Activity → Write out the lines starting at the one that holds "Gastropodos" and ending with the final line of the data, exactly and with no others.

Available records →

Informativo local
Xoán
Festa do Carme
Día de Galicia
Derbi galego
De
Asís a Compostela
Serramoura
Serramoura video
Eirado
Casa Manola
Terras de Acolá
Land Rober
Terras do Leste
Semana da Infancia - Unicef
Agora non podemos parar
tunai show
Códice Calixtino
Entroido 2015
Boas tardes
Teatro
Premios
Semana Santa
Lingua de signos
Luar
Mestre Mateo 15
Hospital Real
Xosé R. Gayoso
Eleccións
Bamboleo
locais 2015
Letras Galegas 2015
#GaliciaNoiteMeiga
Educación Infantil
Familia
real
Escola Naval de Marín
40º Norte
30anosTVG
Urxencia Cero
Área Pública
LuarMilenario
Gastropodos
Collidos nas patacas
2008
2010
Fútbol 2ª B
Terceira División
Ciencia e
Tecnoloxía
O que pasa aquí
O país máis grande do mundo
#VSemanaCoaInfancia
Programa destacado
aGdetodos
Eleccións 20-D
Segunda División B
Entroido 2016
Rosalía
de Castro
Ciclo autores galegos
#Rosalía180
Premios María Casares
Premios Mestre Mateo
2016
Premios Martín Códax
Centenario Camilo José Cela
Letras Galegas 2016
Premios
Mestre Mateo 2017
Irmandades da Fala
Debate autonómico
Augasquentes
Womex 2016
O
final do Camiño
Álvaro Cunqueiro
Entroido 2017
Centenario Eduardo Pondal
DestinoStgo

Exercise result →
Gastropodos
Collidos nas patacas
2008
2010
Fútbol 2ª B
Terceira División
Ciencia e
Tecnoloxía
O que pasa aquí
O país máis grande do mundo
#VSemanaCoaInfancia
Programa destacado
aGdetodos
Eleccións 20-D
Segunda División B
Entroido 2016
Rosalía
de Castro
Ciclo autores galegos
#Rosalía180
Premios María Casares
Premios Mestre Mateo
2016
Premios Martín Códax
Centenario Camilo José Cela
Letras Galegas 2016
Premios
Mestre Mateo 2017
Irmandades da Fala
Debate autonómico
Augasquentes
Womex 2016
O
final do Camiño
Álvaro Cunqueiro
Entroido 2017
Centenario Eduardo Pondal
DestinoStgo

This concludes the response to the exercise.